This morning I got a call from the small one, not terribly unusual, she texts or calls quite often. Today she was in a panic that she had fried her Mac desktop. I’m no good at tech support and I’m really no good at Mac tech support. The incident led to a discussion about the very good, very fast, very reliable and very heavy laptop her grandparents gave her for Christmas last year. It’s so heavy that she’s having difficulty lugging it around campus and she’d like to have a smaller notebook. We aren’t even to her first winter break yet and I can tell we are headed into four years of issues that will require the shuffling of money and reorganization of our payment plan for college. Fortunately I recently attended a day long session about the Arkansas 529 college savings plan also known as The GIFT Plan. Less fortunate is the fact that I have not made the most of that savings option over the years I’ve had the account. I’ve heard stories of parents completely funding their children’s higher education and even having funds left over while taking advantage of being able to deduct their principal deposits to the account off their Arkansas state tax returns. I have not come close to saving that much, but this weekend I learned that I can still take advantage of many of the benefits while saving as she’s still in school.

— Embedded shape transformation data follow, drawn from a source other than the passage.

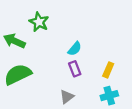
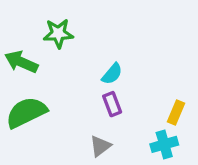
green star: (39, 22) -> (58, 33), turned -30
yellow rectangle: (108, 70) -> (176, 112), moved

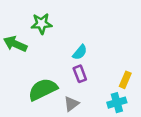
green semicircle: (26, 112) -> (43, 89), moved

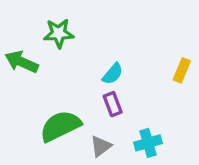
yellow rectangle: (125, 80) -> (182, 70), moved
cyan cross: (117, 103) -> (148, 143), moved

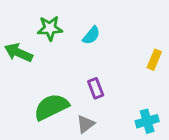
cyan semicircle: (113, 74) -> (91, 35), moved
cyan cross: (148, 143) -> (147, 121), moved

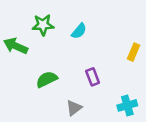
purple rectangle: (96, 88) -> (93, 77), moved
green semicircle: (51, 107) -> (47, 79), moved, size x0.7

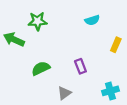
cyan semicircle: (79, 31) -> (92, 20), moved, turned 32

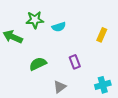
cyan semicircle: (92, 20) -> (59, 27), moved
yellow rectangle: (116, 45) -> (102, 35), moved

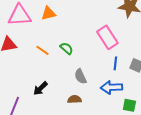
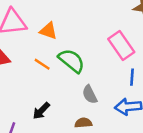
orange triangle: (48, 13) -> (48, 31), moved, turned 35
green semicircle: (66, 48) -> (71, 61), size x1.6

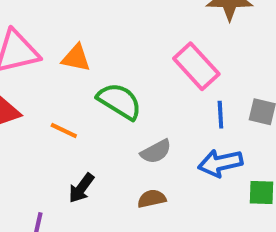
orange line: (42, 64) -> (64, 131), moved
gray semicircle: (90, 94) -> (156, 152), turned -84

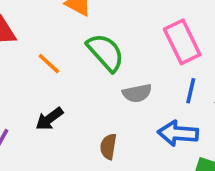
gray semicircle: (156, 152) -> (137, 93), moved
brown semicircle: (152, 199) -> (108, 147), turned -85

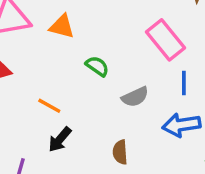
green semicircle: (106, 52) -> (97, 66), size x0.6
orange line: (49, 64) -> (49, 106), moved

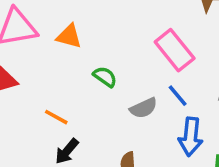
blue line: (184, 83) -> (178, 96), moved, turned -40
blue arrow: (181, 125) -> (191, 137), turned -75

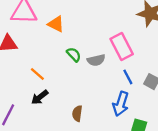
blue line: (178, 96) -> (128, 77), moved
gray semicircle: (144, 108) -> (96, 60), moved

Four year university study has been the choice of all our kids, the youngest is just beginning her journey. Adults with a bachelor’s degree earn 62% more than peers with a high school diploma. But, if any of them had shown interest in a trade or apprenticeship program, we would have encouraged that too. The beauty of the GIFT Plan is that it will help save for many education options including trade school, community college and traditional university study. There is easy online enrollment.
I’ve done some things right, I’ve used the option of saving through Upromise and shopping through the website when I make purchases online. I wish I would have set up more regular deposits into the account to build principal faster. I also wish I had asked friends and family to make contributions to their future with UGift on birthdays, holidays and special occasions.
For many of them it would have helped with their tax savings while doing something good for us. One of the many benefits of the GIFT Plan is the Arkansas state tax deduction and estate tax advantages.
“If you’re an Arkansas taxpayer, you can deduct up to $5,000 (up to $10,000 for married couples) of your GIFT Plan contributions from your Arkansas adjusted gross income.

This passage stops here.